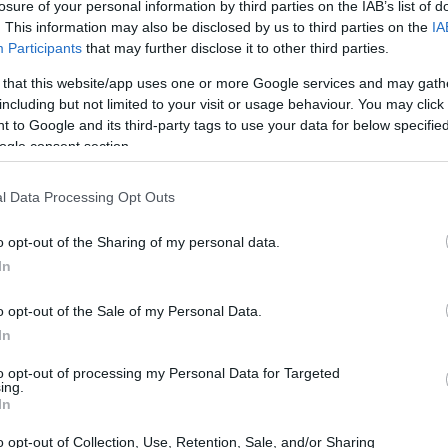
losure of your personal information by third parties on the IAB’s list of
. This information may also be disclosed by us to third parties on the
IA
Participants
that may further disclose it to other third parties.
 that this website/app uses one or more Google services and may gath
including but not limited to your visit or usage behaviour. You may click 
 to Google and its third-party tags to use your data for below specifi
ogle consent section.
l Data Processing Opt Outs
o opt-out of the Sharing of my personal data.
In
o opt-out of the Sale of my Personal Data.
In
i snowboard cross
to opt-out of processing my Personal Data for Targeted
ing.
In
pubblico entusiasta, pronto a tifare per i propri
o opt-out of Collection, Use, Retention, Sale, and/or Sharing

## [Task description]
Retype the lines of the material from the one containing "pubblico entusiasta, pronto" through the last line, exactly, and give no other lines.

## [Your solution]
pubblico entusiasta, pronto a tifare per i propri
o opt-out of Collection, Use, Retention, Sale, and/or Sharing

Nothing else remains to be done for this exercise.